Buckshot was with us, nosing the ground, ears attentive to every little sound. I never knew if he was all wolf, or only part. Auntie had found him as a pup, when he’d fallen into one of her pit traps after being all shot up by someone. She’d carried him home, pulled the buckshot pellets out of him, stitched him up, and nursed him back to health. He’d been by her side ever since.

 

“He was lucky you found him,” I said after hearing the story.

 

“Luck had nothing to do with it,” Auntie told me. “He and I were meant for one another.”

 

I never saw such devotion in a dog—or any animal, for that matter. His wounds had healed, but the buckshot left him blind in his right eye, which was milky white.

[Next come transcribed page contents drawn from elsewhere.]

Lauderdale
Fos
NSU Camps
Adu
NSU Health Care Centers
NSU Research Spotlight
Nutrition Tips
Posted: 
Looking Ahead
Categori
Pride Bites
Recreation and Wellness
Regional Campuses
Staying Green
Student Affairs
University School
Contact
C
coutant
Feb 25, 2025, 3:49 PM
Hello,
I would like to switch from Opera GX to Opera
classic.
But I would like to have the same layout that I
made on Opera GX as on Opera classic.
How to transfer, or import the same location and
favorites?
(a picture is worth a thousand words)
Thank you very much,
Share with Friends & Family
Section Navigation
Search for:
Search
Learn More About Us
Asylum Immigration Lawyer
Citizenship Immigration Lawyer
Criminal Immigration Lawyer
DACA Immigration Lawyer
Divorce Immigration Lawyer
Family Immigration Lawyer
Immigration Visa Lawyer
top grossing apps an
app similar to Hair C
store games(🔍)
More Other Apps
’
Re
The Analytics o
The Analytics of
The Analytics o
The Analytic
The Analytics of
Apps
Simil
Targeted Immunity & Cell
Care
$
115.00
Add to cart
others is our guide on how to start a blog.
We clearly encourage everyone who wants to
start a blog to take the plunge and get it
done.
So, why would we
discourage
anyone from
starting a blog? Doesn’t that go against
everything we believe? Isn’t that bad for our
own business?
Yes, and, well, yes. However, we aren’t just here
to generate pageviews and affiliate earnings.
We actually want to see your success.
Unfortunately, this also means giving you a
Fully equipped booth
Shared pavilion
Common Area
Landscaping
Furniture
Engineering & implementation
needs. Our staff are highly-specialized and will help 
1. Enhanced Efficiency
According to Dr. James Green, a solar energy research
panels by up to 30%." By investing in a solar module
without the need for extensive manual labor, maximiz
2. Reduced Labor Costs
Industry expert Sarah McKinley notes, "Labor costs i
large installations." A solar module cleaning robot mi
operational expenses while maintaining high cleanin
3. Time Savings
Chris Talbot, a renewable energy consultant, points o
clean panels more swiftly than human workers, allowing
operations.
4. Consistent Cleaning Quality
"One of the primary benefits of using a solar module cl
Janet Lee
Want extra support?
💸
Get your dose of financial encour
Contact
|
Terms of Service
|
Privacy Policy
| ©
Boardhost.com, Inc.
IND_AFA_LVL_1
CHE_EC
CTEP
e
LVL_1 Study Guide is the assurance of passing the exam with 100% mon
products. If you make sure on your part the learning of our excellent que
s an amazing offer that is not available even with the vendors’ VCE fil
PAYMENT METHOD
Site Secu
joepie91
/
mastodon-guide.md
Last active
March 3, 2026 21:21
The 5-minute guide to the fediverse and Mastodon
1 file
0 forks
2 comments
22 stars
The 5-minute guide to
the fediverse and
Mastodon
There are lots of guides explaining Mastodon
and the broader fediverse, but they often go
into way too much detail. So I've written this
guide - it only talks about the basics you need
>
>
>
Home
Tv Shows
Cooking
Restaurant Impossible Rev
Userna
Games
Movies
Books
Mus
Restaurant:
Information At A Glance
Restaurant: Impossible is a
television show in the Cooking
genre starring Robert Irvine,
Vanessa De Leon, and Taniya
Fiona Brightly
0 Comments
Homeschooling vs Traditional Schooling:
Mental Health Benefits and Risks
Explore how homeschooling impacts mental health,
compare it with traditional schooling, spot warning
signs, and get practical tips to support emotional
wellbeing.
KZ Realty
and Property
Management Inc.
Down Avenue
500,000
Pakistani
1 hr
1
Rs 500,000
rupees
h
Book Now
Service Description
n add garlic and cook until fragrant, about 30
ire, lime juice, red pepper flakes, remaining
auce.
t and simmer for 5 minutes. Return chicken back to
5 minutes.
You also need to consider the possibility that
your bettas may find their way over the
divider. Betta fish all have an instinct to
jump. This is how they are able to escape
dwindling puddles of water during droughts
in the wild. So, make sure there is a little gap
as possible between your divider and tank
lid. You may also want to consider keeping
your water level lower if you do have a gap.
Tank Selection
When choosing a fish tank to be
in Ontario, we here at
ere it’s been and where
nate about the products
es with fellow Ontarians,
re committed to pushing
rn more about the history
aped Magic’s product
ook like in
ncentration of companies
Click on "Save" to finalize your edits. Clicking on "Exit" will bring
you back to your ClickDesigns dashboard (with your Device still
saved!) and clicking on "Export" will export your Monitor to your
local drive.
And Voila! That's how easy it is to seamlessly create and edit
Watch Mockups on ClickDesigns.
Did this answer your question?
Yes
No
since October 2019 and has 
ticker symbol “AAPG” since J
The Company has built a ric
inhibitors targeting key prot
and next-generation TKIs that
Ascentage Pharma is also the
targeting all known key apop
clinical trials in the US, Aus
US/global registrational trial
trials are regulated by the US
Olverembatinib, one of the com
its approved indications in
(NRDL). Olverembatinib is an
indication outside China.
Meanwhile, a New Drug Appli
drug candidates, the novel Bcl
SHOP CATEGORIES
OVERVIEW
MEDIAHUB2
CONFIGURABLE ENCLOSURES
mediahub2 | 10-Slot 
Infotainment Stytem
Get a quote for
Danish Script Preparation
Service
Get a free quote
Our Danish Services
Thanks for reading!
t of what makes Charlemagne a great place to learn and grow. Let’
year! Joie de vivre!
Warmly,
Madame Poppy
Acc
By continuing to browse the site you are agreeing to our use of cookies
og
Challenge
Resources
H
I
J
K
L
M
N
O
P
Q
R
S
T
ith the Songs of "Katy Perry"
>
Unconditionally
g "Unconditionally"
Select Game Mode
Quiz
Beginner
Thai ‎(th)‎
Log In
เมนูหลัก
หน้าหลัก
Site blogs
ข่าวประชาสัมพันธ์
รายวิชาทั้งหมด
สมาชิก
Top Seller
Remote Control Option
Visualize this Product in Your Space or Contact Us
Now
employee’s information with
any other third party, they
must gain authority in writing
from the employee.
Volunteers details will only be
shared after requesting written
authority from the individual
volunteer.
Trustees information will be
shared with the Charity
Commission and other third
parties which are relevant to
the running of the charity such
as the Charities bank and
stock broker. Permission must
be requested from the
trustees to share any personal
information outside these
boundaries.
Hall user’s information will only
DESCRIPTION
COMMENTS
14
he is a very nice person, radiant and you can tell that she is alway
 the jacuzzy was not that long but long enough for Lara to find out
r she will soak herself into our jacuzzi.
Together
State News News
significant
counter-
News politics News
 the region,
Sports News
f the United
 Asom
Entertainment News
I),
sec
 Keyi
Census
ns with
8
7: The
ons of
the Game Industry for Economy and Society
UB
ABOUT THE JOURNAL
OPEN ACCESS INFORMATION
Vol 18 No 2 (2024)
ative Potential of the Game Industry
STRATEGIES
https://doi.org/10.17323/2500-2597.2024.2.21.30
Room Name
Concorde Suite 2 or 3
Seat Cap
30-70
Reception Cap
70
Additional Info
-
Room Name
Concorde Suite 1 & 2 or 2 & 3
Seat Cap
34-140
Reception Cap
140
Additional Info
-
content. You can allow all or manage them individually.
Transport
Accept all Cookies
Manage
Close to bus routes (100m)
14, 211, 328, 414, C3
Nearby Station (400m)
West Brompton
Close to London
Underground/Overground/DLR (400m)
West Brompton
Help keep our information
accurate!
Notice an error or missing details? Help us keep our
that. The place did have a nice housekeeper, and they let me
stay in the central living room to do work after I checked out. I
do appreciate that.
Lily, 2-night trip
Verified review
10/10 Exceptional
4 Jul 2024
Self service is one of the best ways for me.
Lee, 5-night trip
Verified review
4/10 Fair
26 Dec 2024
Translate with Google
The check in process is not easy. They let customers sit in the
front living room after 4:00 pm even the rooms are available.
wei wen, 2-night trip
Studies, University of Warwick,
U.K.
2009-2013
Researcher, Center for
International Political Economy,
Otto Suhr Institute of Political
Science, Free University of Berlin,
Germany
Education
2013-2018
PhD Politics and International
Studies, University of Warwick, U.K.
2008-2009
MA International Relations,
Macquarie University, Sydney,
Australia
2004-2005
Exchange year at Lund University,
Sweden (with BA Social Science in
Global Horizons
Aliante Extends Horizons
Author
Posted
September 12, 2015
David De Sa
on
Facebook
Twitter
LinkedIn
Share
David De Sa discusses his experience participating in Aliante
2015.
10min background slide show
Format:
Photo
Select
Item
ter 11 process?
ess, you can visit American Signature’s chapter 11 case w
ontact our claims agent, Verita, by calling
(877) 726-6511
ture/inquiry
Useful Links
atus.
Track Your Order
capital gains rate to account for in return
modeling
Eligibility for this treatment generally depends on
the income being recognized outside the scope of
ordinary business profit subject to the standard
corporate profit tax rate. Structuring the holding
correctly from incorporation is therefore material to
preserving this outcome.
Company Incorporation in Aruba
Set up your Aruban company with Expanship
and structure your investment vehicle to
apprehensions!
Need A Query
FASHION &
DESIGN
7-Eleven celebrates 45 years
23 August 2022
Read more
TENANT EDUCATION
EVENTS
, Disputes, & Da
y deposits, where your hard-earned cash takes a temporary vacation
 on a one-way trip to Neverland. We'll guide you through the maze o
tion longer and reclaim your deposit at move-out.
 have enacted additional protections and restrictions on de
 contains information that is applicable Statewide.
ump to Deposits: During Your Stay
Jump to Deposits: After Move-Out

His ghost eye, Auntie called it.

 

“He came so close to death, he’s got one eye back there still,” she explained. I loved Buckshot, but I hated that milky-white moon that seemed to see everything and nothing all at once.

 

Auntie was not related to me by blood, but she cared for me, raised me after my own mother died giving birth to me. I had no memory of my mother—the only proofs of her existence were my parents’ wedding photograph, the quilt she’d sewn that I slept under every night, and the stories my older brother and sister told.